What the exercise asks: From the material below, reproduce exactly the stretch of lines that begins with the line holding "Classes préparatoires" and ends with the line holding "เงินของรอบดังกล่าวจะแสดงข้อมูลตรงตามนั้น", skipping the pictures.

Dataset:
◆ ◆ ◆ ◆ ◆
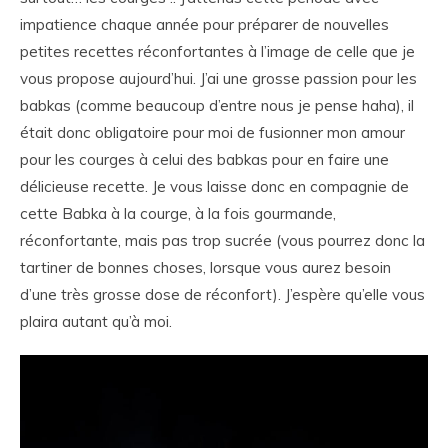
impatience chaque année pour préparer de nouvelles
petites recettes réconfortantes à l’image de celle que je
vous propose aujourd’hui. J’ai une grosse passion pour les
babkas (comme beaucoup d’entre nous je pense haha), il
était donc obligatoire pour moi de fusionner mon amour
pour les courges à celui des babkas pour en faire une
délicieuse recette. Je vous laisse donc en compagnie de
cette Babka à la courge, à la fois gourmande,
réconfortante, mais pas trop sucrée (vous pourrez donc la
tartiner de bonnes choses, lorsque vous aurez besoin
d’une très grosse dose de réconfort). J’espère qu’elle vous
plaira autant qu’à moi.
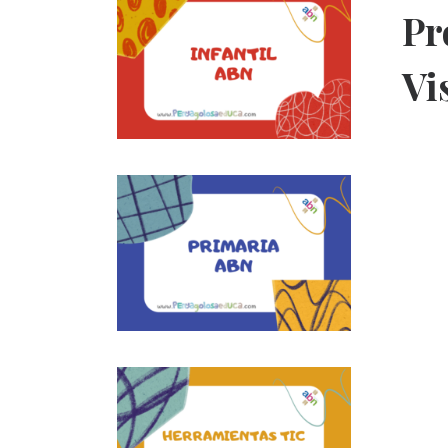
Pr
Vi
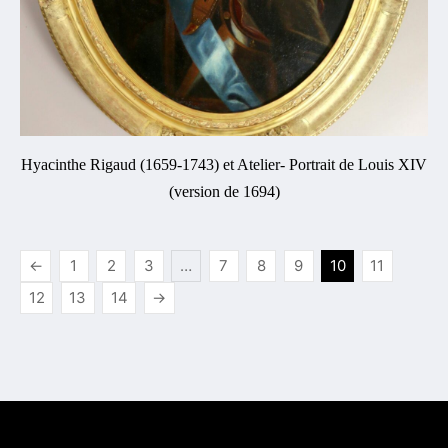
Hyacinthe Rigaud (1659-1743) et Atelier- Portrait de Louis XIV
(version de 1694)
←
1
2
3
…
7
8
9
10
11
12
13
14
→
◆ ◆ ◆ ◆ ◆
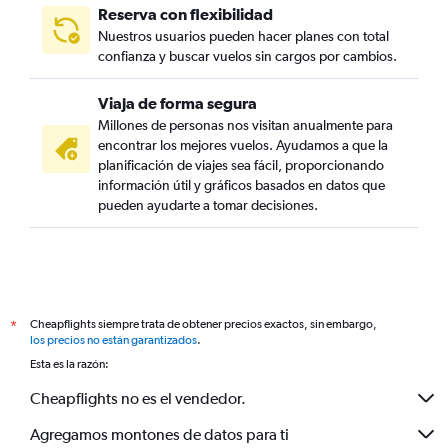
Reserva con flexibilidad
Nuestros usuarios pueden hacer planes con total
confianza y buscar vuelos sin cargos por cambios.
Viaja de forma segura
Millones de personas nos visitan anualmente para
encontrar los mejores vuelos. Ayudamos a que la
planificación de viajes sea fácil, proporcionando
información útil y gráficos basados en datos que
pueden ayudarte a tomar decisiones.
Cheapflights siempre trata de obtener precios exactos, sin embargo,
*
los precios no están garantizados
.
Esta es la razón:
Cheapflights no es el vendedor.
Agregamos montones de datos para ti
◆ ◆ ◆ ◆ ◆
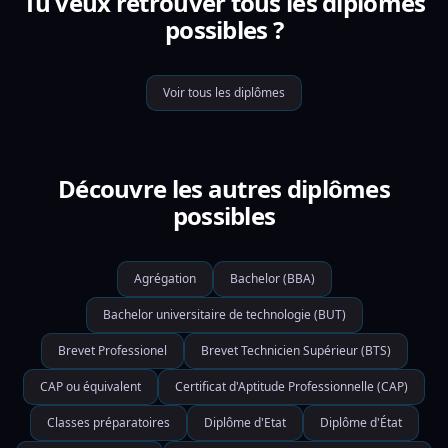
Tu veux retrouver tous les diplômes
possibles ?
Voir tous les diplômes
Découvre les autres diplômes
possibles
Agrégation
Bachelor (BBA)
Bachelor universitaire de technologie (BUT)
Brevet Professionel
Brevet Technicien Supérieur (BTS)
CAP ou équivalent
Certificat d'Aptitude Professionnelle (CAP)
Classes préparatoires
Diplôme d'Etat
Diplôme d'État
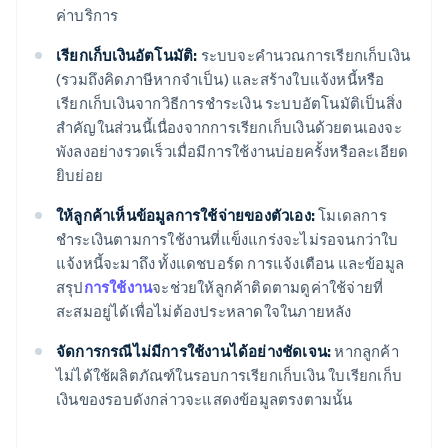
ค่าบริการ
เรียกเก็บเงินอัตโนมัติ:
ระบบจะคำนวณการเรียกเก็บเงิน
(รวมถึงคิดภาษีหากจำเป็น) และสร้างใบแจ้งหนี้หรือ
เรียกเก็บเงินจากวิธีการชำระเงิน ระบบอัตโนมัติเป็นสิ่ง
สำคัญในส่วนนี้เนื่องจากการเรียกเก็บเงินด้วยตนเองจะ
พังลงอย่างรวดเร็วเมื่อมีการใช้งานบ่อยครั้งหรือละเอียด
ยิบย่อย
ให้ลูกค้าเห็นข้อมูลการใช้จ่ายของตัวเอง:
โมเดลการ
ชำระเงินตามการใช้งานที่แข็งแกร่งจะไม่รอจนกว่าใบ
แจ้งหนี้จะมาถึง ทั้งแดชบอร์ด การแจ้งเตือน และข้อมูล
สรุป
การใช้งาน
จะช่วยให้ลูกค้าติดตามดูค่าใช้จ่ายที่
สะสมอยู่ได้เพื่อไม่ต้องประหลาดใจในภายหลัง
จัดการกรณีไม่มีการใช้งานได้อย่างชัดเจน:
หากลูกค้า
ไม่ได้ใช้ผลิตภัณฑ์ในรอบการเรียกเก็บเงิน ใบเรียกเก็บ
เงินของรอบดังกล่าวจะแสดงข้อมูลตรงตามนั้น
◆ ◆ ◆ ◆ ◆
Exercise solution:
Classes préparatoires
Diplôme d'Etat
Diplôme d'État
ค่าบริการ
เรียกเก็บเงินอัตโนมัติ:
ระบบจะคำนวณการเรียกเก็บเงิน
(รวมถึงคิดภาษีหากจำเป็น) และสร้างใบแจ้งหนี้หรือ
เรียกเก็บเงินจากวิธีการชำระเงิน ระบบอัตโนมัติเป็นสิ่ง
สำคัญในส่วนนี้เนื่องจากการเรียกเก็บเงินด้วยตนเองจะ
พังลงอย่างรวดเร็วเมื่อมีการใช้งานบ่อยครั้งหรือละเอียด
ยิบย่อย
ให้ลูกค้าเห็นข้อมูลการใช้จ่ายของตัวเอง:
โมเดลการ
ชำระเงินตามการใช้งานที่แข็งแกร่งจะไม่รอจนกว่าใบ
แจ้งหนี้จะมาถึง ทั้งแดชบอร์ด การแจ้งเตือน และข้อมูล
สรุป
การใช้งาน
จะช่วยให้ลูกค้าติดตามดูค่าใช้จ่ายที่
สะสมอยู่ได้เพื่อไม่ต้องประหลาดใจในภายหลัง
จัดการกรณีไม่มีการใช้งานได้อย่างชัดเจน:
หากลูกค้า
ไม่ได้ใช้ผลิตภัณฑ์ในรอบการเรียกเก็บเงิน ใบเรียกเก็บ
เงินของรอบดังกล่าวจะแสดงข้อมูลตรงตามนั้น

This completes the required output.